# [SOLVED] Oblivion Lag HELP!!!



## falimar (Nov 16, 2008)

I've recently upgraded my computer and according to the website CANYOURUNIT.COM my computer should run the game above the recommended specs. However, the game lags terribly please help

Specs
Amd Atholon 64X2 2.2GHz
NVIDIA GeForce 7050 PV / NVIDIA nForce 630a (inbuilt)
2GB Ram
500GB HDD

Should it be working fine?
I'm thinking about buying 2Gb more ram and upgrading the graphics card to the NVIDIA 9400GT 1GB from http://www.ebuyer.com/product/149112. 
PLEASE HELP...


----------



## Laurie52 (Dec 25, 2007)

*Re: Oblivion Lag HELP!!!*

Have you updated your drivers from their websites?

You might check Bethesda to see if there are any official patches to download too.


----------



## falimar (Nov 16, 2008)

*Re: Oblivion Lag HELP!!!*

the graphic card drivers and Oblivion are all up to date.


----------



## Tiber Septim (Feb 9, 2006)

*Re: Oblivion Lag HELP!!!*



falimar said:


> NVIDIA GeForce 7050 PV / NVIDIA nForce 630a (inbuilt)


There's your problem. Onboard graphics are typically weak.



falimar said:


> NVIDIA 9400GT 1GB


That'll help but not much. Oblivion, while fairly old now, is still a bit of a system hog and that card is at the low end of the performance scale.
I'd go for at least a 9600 or a 8600, they should run okay. Just don't expect to have all the options maxed out.


----------



## Laurie52 (Dec 25, 2007)

*Re: Oblivion Lag HELP!!!*

Dell Inspiron 530
Intel Core 2 Duo 2.2ghz
WinXP Home 320 gig HD
1022 RAM
Nividia 512 8300 GS

My computer was bought mostly for business use with occasional gaming, so the card will do for now. However, I do intend switching out the 8300 for an actual gaming card later.

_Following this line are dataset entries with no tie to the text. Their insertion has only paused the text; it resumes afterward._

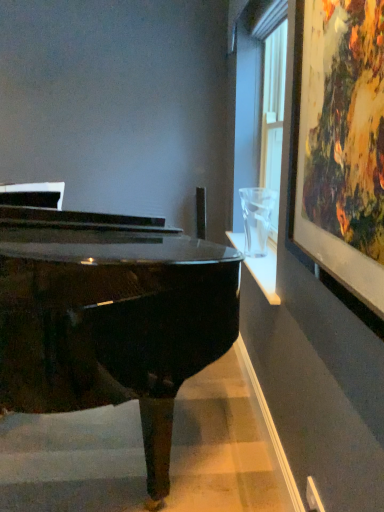 Question: Is the depth of white plastic power outlet at lower right greater than that of wooden framed artwork at upper right?

Choices:
 (A) no
 (B) yes

Answer: (B)

Question: Is white plastic power outlet at lower right not inside wooden framed artwork at upper right?

Choices:
 (A) no
 (B) yes

Answer: (B)

Question: Is white plastic power outlet at lower right facing away from wooden framed artwork at upper right?

Choices:
 (A) no
 (B) yes

Answer: (A)

Question: Considering the relative sizes of white plastic power outlet at lower right and wooden framed artwork at upper right in the image provided, is white plastic power outlet at lower right taller than wooden framed artwork at upper right?

Choices:
 (A) no
 (B) yes

Answer: (A)

Question: From the image's perspective, is white plastic power outlet at lower right beneath wooden framed artwork at upper right?

Choices:
 (A) no
 (B) yes

Answer: (B)

Question: Relative to white plastic power outlet at lower right, is wooden framed artwork at upper right in front or behind?

Choices:
 (A) front
 (B) behind

Answer: (A)

Question: Looking at the image, does wooden framed artwork at upper right seem bigger or smaller compared to white plastic power outlet at lower right?

Choices:
 (A) big
 (B) small

Answer: (A)

Question: Is point (306, 212) positioned closer to the camera than point (317, 507)?

Choices:
 (A) farther
 (B) closer

Answer: (B)

Question: Is wooden framed artwork at upper right wider or thinner than white plastic power outlet at lower right?

Choices:
 (A) wide
 (B) thin

Answer: (A)

Question: Which is correct: glossy black piano at center is inside white plastic power outlet at lower right, or outside of it?

Choices:
 (A) inside
 (B) outside

Answer: (B)

Question: Is glossy black piano at center taller or shorter than white plastic power outlet at lower right?

Choices:
 (A) tall
 (B) short

Answer: (A)

Question: Considering the positions of glossy black piano at center and white plastic power outlet at lower right in the image, is glossy black piano at center bigger or smaller than white plastic power outlet at lower right?

Choices:
 (A) small
 (B) big

Answer: (B)

Question: Is point (51, 236) positioned closer to the camera than point (317, 510)?

Choices:
 (A) farther
 (B) closer

Answer: (B)

Question: From the image's perspective, is wooden framed artwork at upper right positioned above or below glossy black piano at center?

Choices:
 (A) below
 (B) above

Answer: (B)

Question: Which is correct: wooden framed artwork at upper right is inside glossy black piano at center, or outside of it?

Choices:
 (A) outside
 (B) inside

Answer: (A) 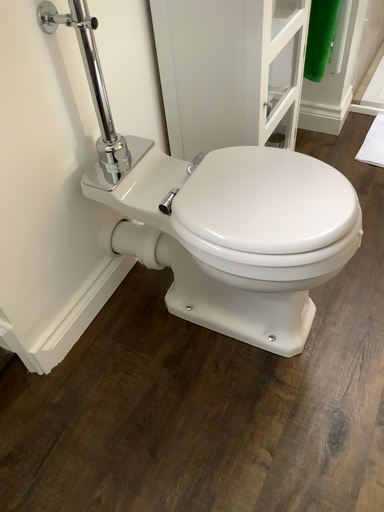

Although "Can You Run It" did say my card should run Oblivion just fine, during Oblivion's setup, it said it did not recognize my card!. It suggested "Bloom" (not HRD) "medium high" and "640x" for resolution. (Well, the card is "workstation" rather than "gaming rig") 

But I wanted to see if I could run the game at higher settings. I reset it to "High" and HRD. Set it to 1024x768 resolution. Set for water animation/ripples and being able to see distant trees. All putting my poor 8300 GS to its max, it seems, as I noticed a slight lag during the opening video. My cursor during character setup was slightly hesitant as well. Pulled out and reset my resolution to 800x600 and "medium high" which seemed to fix my problem. 

Oblivion's graphics demands were considered considerable when it was first released. I remember a gamer friend who had one of the early Quads, when Oblivion first came out, saying it was hard on his setup. So you might want to switch out that card.

Extra RAM is always good.


----------



## srcook22 (Dec 10, 2008)

*Re: Oblivion Lag HELP!!!*

hi to all. new to the site, and i'm upgrading my rig to run oblivion & i take it from what i see here that integrated graphics really aren't a good option & you should always install a good gaming vid card, is that right?


----------



## Tiber Septim (Feb 9, 2006)

*Re: Oblivion Lag HELP!!!*

Integrated graphics are never a good option for gaming. Unless all you intend on playing is Solitaire or Minesweeper.
In that case they're fantastic.


----------